The Youngstown State University men’s basketball team has “been in a grind” for the first eight games of the season, said head coach Jerry Slocum at Monday’s press conference.
“We’ve played eight good teams. Every game has been nip and tuck. Two games of overtime, one-point games and all that kind of stuff. It’s been a grind for a start,” he said.
Along with a few bumps and bruises, YSU carries a 4-4 record. Although they’d like to hold a better mark, the Penguins faced numerous tough tests.
After quality wins against George Washington University and the University of Georgia to start the season, the Penguins stumbled a bit.
They lost three games in three days in an early season tournament at Duquesne University. The three-day swing included an overtime loss to North Dakota State University and a one-point loss to James Madison University.
YSU concluded its rough opening schedule last week with an overtime loss to Kent State University and a hard-fought win at Bowling Green State University.

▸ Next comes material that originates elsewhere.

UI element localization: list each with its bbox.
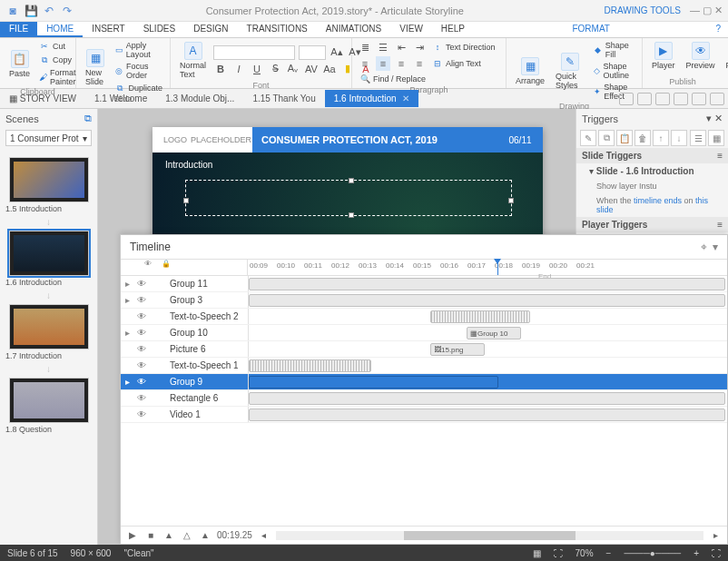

Safe to say, the Penguins learned some valuable lessons in the process.
“That was obviously a devastating four-game slide we took, but we got a big win over Bowling Green,” said Kendrick Perry, junior guard. “We know that it’s not going to take just that one game to dictate our whole season. We know we have to come in and get better every day, no matter who’s on the opposite side of us.”

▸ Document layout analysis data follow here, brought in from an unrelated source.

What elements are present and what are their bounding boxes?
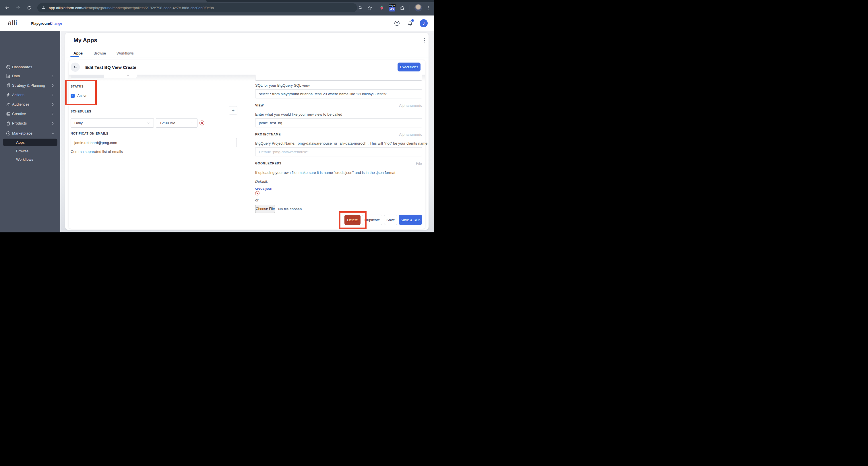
- chevron-down-icon: [147, 121, 150, 125]
- extension-strawberry-button[interactable]: [378, 4, 385, 11]
- browser-reload-button[interactable]: [24, 3, 34, 12]
- strawberry-icon: [379, 5, 384, 10]
- sidebar-item-dashboards[interactable]: Dashboards: [0, 62, 60, 72]
- duplicate-button[interactable]: Duplicate: [362, 215, 382, 225]
- sidebar-item-label: Dashboards: [12, 65, 32, 69]
- default-label: Default:: [255, 179, 268, 184]
- lightning-icon: [6, 92, 11, 98]
- extension-days-badge[interactable]: Days -22: [388, 3, 397, 12]
- sidebar-item-label: Creative: [12, 112, 26, 116]
- browser-profile-avatar[interactable]: [414, 4, 422, 11]
- browser-forward-button[interactable]: [13, 3, 23, 12]
- sidebar-item-marketplace[interactable]: Marketplace: [0, 129, 60, 138]
- browser-bookmark-button[interactable]: [366, 4, 373, 11]
- creds-file-link[interactable]: creds.json: [255, 186, 272, 190]
- sidebar-subitem-workflows[interactable]: Workflows: [0, 156, 60, 163]
- sidebar-item-audiences[interactable]: Audiences: [0, 100, 60, 109]
- remove-schedule-button[interactable]: ✕: [199, 121, 205, 125]
- no-file-chosen-text: No file chosen: [278, 207, 302, 211]
- browser-menu-button[interactable]: [425, 4, 432, 11]
- projectname-helper: BigQuery Project Name: `pmg-datawarehous…: [255, 141, 427, 146]
- chevron-right-icon: [51, 93, 55, 97]
- sidebar-subitem-label: Apps: [16, 140, 25, 145]
- svg-text:?: ?: [396, 22, 398, 25]
- sidebar-item-label: Strategy & Planning: [12, 83, 45, 88]
- sidebar-item-actions[interactable]: Actions: [0, 90, 60, 100]
- url-text: app.alliplatform.com/client/playground/m…: [49, 6, 214, 10]
- schedule-time-value: 12:00 AM: [160, 121, 175, 125]
- googlecreds-type-badge: File: [365, 161, 422, 165]
- app-header: [0, 15, 434, 31]
- browser-extensions-button[interactable]: [399, 4, 406, 11]
- choose-file-button[interactable]: Choose File: [255, 205, 275, 213]
- googlecreds-helper: If uploading your own file, make sure it…: [255, 170, 395, 175]
- view-label: VIEW: [255, 103, 264, 107]
- card-menu-button[interactable]: [422, 37, 427, 43]
- sidebar: Dashboards Data Strategy & Planning Acti…: [0, 31, 60, 232]
- delete-button[interactable]: Delete: [344, 215, 361, 225]
- forward-icon: [16, 5, 21, 10]
- sidebar-item-label: Audiences: [12, 102, 30, 106]
- tab-browse[interactable]: Browse: [94, 51, 106, 55]
- chevron-right-icon: [51, 112, 55, 116]
- back-icon: [5, 5, 10, 10]
- remove-creds-file-button[interactable]: ✕: [255, 191, 259, 195]
- status-label: STATUS: [71, 85, 84, 88]
- reload-icon: [27, 5, 32, 10]
- alli-logo[interactable]: alli: [8, 19, 17, 27]
- sidebar-item-products[interactable]: Products: [0, 119, 60, 128]
- tab-apps[interactable]: Apps: [73, 51, 83, 55]
- view-input[interactable]: [255, 118, 422, 127]
- sidebar-subitem-browse[interactable]: Browse: [0, 147, 60, 155]
- sql-input[interactable]: [255, 89, 422, 98]
- back-button[interactable]: [71, 63, 80, 72]
- projectname-type-badge: Alphanumeric: [365, 132, 422, 136]
- user-avatar[interactable]: J: [420, 19, 428, 27]
- googlecreds-label: GOOGLECREDS: [255, 161, 282, 165]
- people-icon: [6, 102, 11, 107]
- star-icon: [367, 5, 372, 10]
- sidebar-item-strategy-planning[interactable]: Strategy & Planning: [0, 81, 60, 90]
- chevron-right-icon: [51, 84, 55, 87]
- schedule-time-select[interactable]: 12:00 AM: [156, 118, 197, 128]
- executions-button[interactable]: Executions: [398, 63, 421, 71]
- back-arrow-icon: [73, 65, 78, 69]
- magnifier-icon: [358, 5, 363, 10]
- days-badge-value: -22: [389, 7, 395, 11]
- sidebar-subitem-apps[interactable]: Apps: [0, 138, 60, 146]
- notification-emails-label: NOTIFICATION EMAILS: [71, 132, 108, 135]
- clipped-segmented-control[interactable]: ••: [71, 74, 137, 78]
- status-checkbox-row: ✓ Active: [71, 94, 87, 98]
- schedule-frequency-select[interactable]: Daily: [71, 118, 154, 128]
- screen: app.alliplatform.com/client/playground/m…: [0, 0, 434, 233]
- notifications-button[interactable]: [406, 19, 414, 27]
- save-button[interactable]: Save: [384, 215, 397, 225]
- chevron-right-icon: [51, 74, 55, 78]
- clipboard-icon: [6, 83, 11, 88]
- bottom-strip: [0, 232, 434, 233]
- sidebar-item-label: Actions: [12, 93, 24, 97]
- active-checkbox-label: Active: [77, 94, 87, 98]
- browser-zoom-button[interactable]: [357, 4, 364, 11]
- url-bar[interactable]: app.alliplatform.com/client/playground/m…: [37, 3, 357, 12]
- tab-workflows[interactable]: Workflows: [117, 51, 134, 55]
- help-button[interactable]: ?: [393, 19, 401, 27]
- help-icon: ?: [394, 20, 400, 26]
- view-helper: Enter what you would like your new view …: [255, 112, 342, 117]
- active-checkbox[interactable]: ✓: [71, 94, 74, 98]
- projectname-input[interactable]: [255, 147, 422, 156]
- sidebar-item-data[interactable]: Data: [0, 71, 60, 81]
- sidebar-item-label: Marketplace: [12, 131, 32, 135]
- shopping-bag-icon: [6, 121, 11, 126]
- browser-back-button[interactable]: [2, 3, 12, 12]
- clipped-input[interactable]: [255, 74, 422, 81]
- add-schedule-button[interactable]: +: [229, 106, 237, 115]
- kebab-menu-icon: [426, 5, 431, 10]
- sql-label: SQL for your BigQuery SQL view: [255, 83, 310, 88]
- sidebar-item-creative[interactable]: Creative: [0, 109, 60, 119]
- bar-chart-icon: [6, 73, 11, 79]
- notification-emails-input[interactable]: [71, 138, 237, 147]
- save-and-run-button[interactable]: Save & Run: [399, 215, 422, 225]
- dashboard-icon: [6, 65, 11, 70]
- change-client-link[interactable]: Change: [50, 22, 62, 26]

In what should serve as a welcome change, YSU will play a couple of struggling Division III opponents this week. Geneva College (0-6) will visit Beeghly Center at 7:05 p.m. Thursday, while the Penguins will host Hiram College (1-2) on Saturday at 7:05 p.m. at the Covelli Centre.
“This week is a week where, obviously, you need to respect your opponent and take care of business,” said Slocum, who compiled 202 victories at Geneva from 1987 to 1996.
With all due respect, the Penguins should have no trouble disposing of Geneva and Hiram. Last season against Division III Fredonia State University, YSU defeated the Blue Devils, 69-35.
So, while Slocum wants to get the wins first and foremost, he also realizes other positives in the matchups.
“The other aspect of it is we’re hoping that we get to develop some of our younger guys and get some good playing time for everybody,” he said. “It’s desperately needed.”
Although the level of competition may not be equal to the Penguins’ first eight opponents, Perry said YSU won’t approach the next two games any differently.
“It’s still competitive basketball; you either get a win or a loss,” he said. “We’re going to have to stay focused and stay hungry. We have to treat these games like we treated the Georgia and Bowling Green game.”